Mönchengladbach : Meet & Eat: Wie Essen Fremde zu Freunden werden lässt

Essen und Trinken verbindet Menschen - das dachte sich auch die Interessensgemeinschaft Städtepartnerschaft Mönchengladbach und hat mit dem interkulturellen Kochprojekt "Meet & Eat" Verbindungen zwischen Geflüchteten und Vereinsmitgliedern geschaffen. Nun fand der zehnte und letzte Koch-Termin statt - zum großen Bedauern aller Teilnehmer.

Essen und Trinken verbindet Menschen - das dachte sich auch die Interessensgemeinschaft Städtepartnerschaft Mönchengladbach und hat mit dem interkulturellen Kochprojekt "Meet & Eat" Verbindungen zwischen Geflüchteten und Vereinsmitgliedern geschaffen. Nun fand der zehnte und letzte Koch-Termin statt - zum großen Bedauern aller Teilnehmer.

"Das hier ist für mich wie eine Familie", sagt der 32-jährige Farhad Shikhhmada aus Syrien. Und genau das bringt es auf den Punkt: Eine herzliche, familiäre Atmosphäre liegt beim letzten Koch-Treffen in der Luft. Bei der Begrüßung umarmt man sich, es wird einander auf die Schulter geklopft, gemeinsam wird Gemüse geschält, geschnippelt und viel gelacht.

Insgesamt zehn Mal haben sich zehn Geflüchtete und genauso viele Mitglieder der Städtepartnerschaft nun schon getroffen, um zusammen zu kochen und zu speisen. Immer abwechselnd wurde entweder ein deutsches Gericht oder eine Speise aus dem jeweiligen Heimatland des Geflüchteten zubereitet. Für Annette Coenen-Lösch, Vorsitzende des Vereins, hat sich das Projekt als voller Erfolg herausgestellt - obwohl sie anfangs Bedenken hatte: "Ich hatte zu Beginn schon etwas Bauchschmerzen, denn wir wussten ja auch nicht, wie alles zusammenspielen wird." Doch bereits nach dem ersten Treffen waren all ihre Bedenken verflogen. "Der Kontakt ist intensiv geworden, wir erzählen viel miteinander und können bei der Integration helfen."

Denn für viele Flüchtlinge ist das der erste intensive Kontakt zu Deutschen. "Oft ist es für einige Teilnehmer auch das erste Mal, dass sie nicht mehr alleine essen", weiß Stephanie Jansen vom Reha-Verein. Dieser agiert als Kooperationspartner und stellte die Räumlichkeiten zur Verfügung.
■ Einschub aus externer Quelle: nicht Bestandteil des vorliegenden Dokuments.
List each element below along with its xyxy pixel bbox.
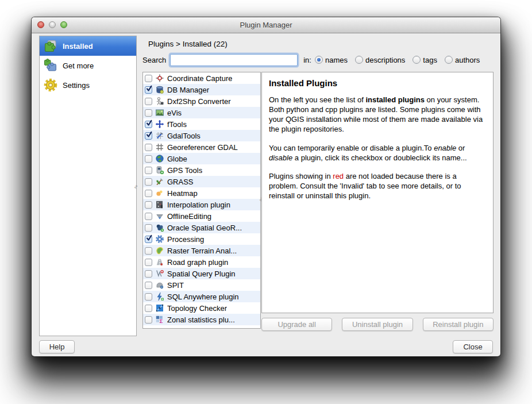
plugin-row[interactable]: GRASS (143, 176, 260, 187)
plugin-name: Raster Terrain Anal... (167, 247, 237, 255)
plugin-name: Topology Checker (167, 304, 227, 313)
scope-option-descriptions[interactable]: descriptions (355, 56, 405, 64)
topology-checker-icon (155, 303, 164, 313)
georeferencer-grid-icon (155, 143, 164, 152)
scope-option-authors[interactable]: authors (445, 56, 480, 64)
plugin-row[interactable]: ΣZonal statistics plu... (143, 314, 260, 325)
plugin-row[interactable]: fTools (143, 118, 260, 130)
uninstall-plugin-button[interactable]: Uninstall plugin (342, 318, 413, 331)
gps-tools-icon (155, 166, 164, 175)
radio-button-descriptions[interactable] (355, 56, 363, 64)
plugin-checkbox[interactable] (145, 259, 152, 266)
plugin-row[interactable]: DB Manager (143, 84, 260, 95)
plugin-row[interactable]: GdalTools (143, 130, 260, 141)
plugin-details-pane: Installed Plugins On the left you see th… (261, 72, 494, 313)
search-scope-radio-group: namesdescriptionstagsauthors (315, 56, 480, 64)
search-in-label: in: (303, 56, 311, 64)
plugin-row[interactable]: Coordinate Capture (143, 72, 260, 84)
plugin-checkbox[interactable] (145, 316, 152, 324)
reinstall-plugin-button[interactable]: Reinstall plugin (423, 318, 494, 331)
plugin-checkbox[interactable] (145, 109, 152, 117)
plugin-checkbox[interactable] (145, 132, 152, 140)
plugin-checkbox[interactable] (145, 247, 152, 255)
scope-option-tags[interactable]: tags (413, 56, 437, 64)
title-bar[interactable]: Plugin Manager (32, 17, 500, 33)
sidebar-item-installed[interactable]: Installed (40, 36, 136, 56)
plugin-row[interactable]: SPIT (143, 279, 260, 291)
radio-button-names[interactable] (315, 56, 323, 64)
plugin-row[interactable]: OfflineEditing (143, 210, 260, 222)
plugin-row[interactable]: GPS Tools (143, 164, 260, 176)
description-paragraph: On the left you see the list of installe… (269, 95, 486, 134)
close-button[interactable]: Close (453, 340, 493, 353)
description-paragraph: You can temporarily enable or disable a … (269, 143, 486, 163)
plugin-name: Interpolation plugin (167, 201, 230, 209)
plugin-row[interactable]: eVis (143, 107, 260, 118)
radio-button-authors[interactable] (445, 56, 453, 64)
plugin-checkbox[interactable] (145, 178, 152, 186)
svg-text:Σ: Σ (159, 318, 163, 324)
plugin-list: Coordinate CaptureDB ManagerDxf2Shp Conv… (142, 72, 261, 329)
plugin-checkbox[interactable] (145, 167, 152, 174)
plugin-checkbox[interactable] (145, 155, 152, 163)
plugin-row[interactable]: Processing (143, 233, 260, 245)
scope-label: descriptions (365, 56, 405, 64)
close-window-button[interactable] (37, 21, 44, 28)
oracle-spatial-icon (155, 223, 164, 232)
sidebar-item-get-more[interactable]: Get more (40, 56, 136, 75)
scope-label: tags (423, 56, 437, 64)
evis-photo-icon (155, 108, 164, 117)
radio-button-tags[interactable] (413, 56, 421, 64)
plugin-row[interactable]: Georeferencer GDAL (143, 141, 260, 153)
plugin-row[interactable]: Dxf2Shp Converter (143, 95, 260, 107)
plugin-row[interactable]: Interpolation plugin (143, 199, 260, 210)
splitter-handle[interactable]: ∿ (133, 184, 139, 189)
description-text: enable (434, 144, 456, 152)
upgrade-all-button[interactable]: Upgrade all (261, 318, 332, 331)
plugin-checkbox[interactable] (145, 98, 152, 105)
plugin-row[interactable]: Globe (143, 153, 260, 164)
settings-gear-icon (43, 78, 58, 93)
plugin-checkbox[interactable] (145, 144, 152, 151)
plugin-name: eVis (167, 109, 182, 117)
breadcrumb: Plugins > Installed (22) (148, 40, 228, 48)
plugin-row[interactable]: Road graph plugin (143, 256, 260, 268)
plugin-checkbox[interactable] (145, 190, 152, 197)
plugin-checkbox[interactable] (145, 213, 152, 220)
search-input[interactable] (170, 54, 298, 66)
plugin-checkbox[interactable] (145, 305, 152, 312)
plugin-name: GPS Tools (167, 166, 202, 175)
sidebar: InstalledGet moreSettings (39, 36, 137, 336)
plugin-checkbox[interactable] (145, 236, 152, 243)
search-label: Search (142, 56, 166, 64)
plugin-checkbox[interactable] (145, 270, 152, 278)
plugin-checkbox[interactable] (145, 75, 152, 82)
minimize-window-button[interactable] (49, 21, 56, 28)
coordinate-capture-icon (155, 74, 164, 83)
help-button[interactable]: Help (39, 340, 75, 353)
plugin-name: Georeferencer GDAL (167, 143, 238, 152)
scope-option-names[interactable]: names (315, 56, 348, 64)
plugin-name: Heatmap (167, 189, 198, 198)
scope-label: authors (455, 56, 480, 64)
plugin-checkbox[interactable] (145, 86, 152, 94)
plugin-checkbox[interactable] (145, 121, 152, 128)
plugin-manager-window: Plugin Manager InstalledGet moreSettings… (32, 17, 500, 356)
plugin-row[interactable]: SQL Anywhere plugin (143, 291, 260, 302)
plugin-row[interactable]: Raster Terrain Anal... (143, 245, 260, 256)
description-text: disable (269, 153, 292, 162)
plugin-row[interactable]: Oracle Spatial GeoR... (143, 222, 260, 233)
scope-label: names (325, 56, 348, 64)
plugin-row[interactable]: Topology Checker (143, 302, 260, 314)
sidebar-item-settings[interactable]: Settings (40, 75, 136, 95)
zoom-window-button[interactable] (60, 21, 67, 28)
plugin-row[interactable]: Heatmap (143, 187, 260, 199)
plugin-row[interactable]: Spatial Query Plugin (143, 268, 260, 279)
plugin-checkbox[interactable] (145, 224, 152, 232)
plugin-checkbox[interactable] (145, 282, 152, 289)
sidebar-item-label: Get more (63, 61, 94, 70)
description-text: red (333, 172, 344, 180)
plugin-checkbox[interactable] (145, 293, 152, 301)
ftools-icon (155, 120, 164, 129)
plugin-checkbox[interactable] (145, 201, 152, 209)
Neben dem gemeinsamen Speisen wurden aber auch Freundschaften geschlossen. Dietmar Schilz von der Interessensgemeinschaft und der 18-jährige Maekele Mengstu aus Eritrea treffen sich inzwischen auch außerhalb des Projektes. Mengstu besucht Schilz und hilft ihm beim Bau einer Gartenhütte für das Enkelkind.

Beim letzten Treffen durfte sich die Interessensgemeinschaft, die das Zusammenleben der Kulturen in der Stadt fördern möchte, über eine Spende der Stadtsparkasse Mönchengladbach freuen. Filialdirekttor Werner Hoba überreichte einen Scheck über 1000 Euro. Auch er hält viel von dem Projekt: "Für mich ist ,Meet & Eat' hochspannend, weshalb wir den Verein sehr gerne unterstützen."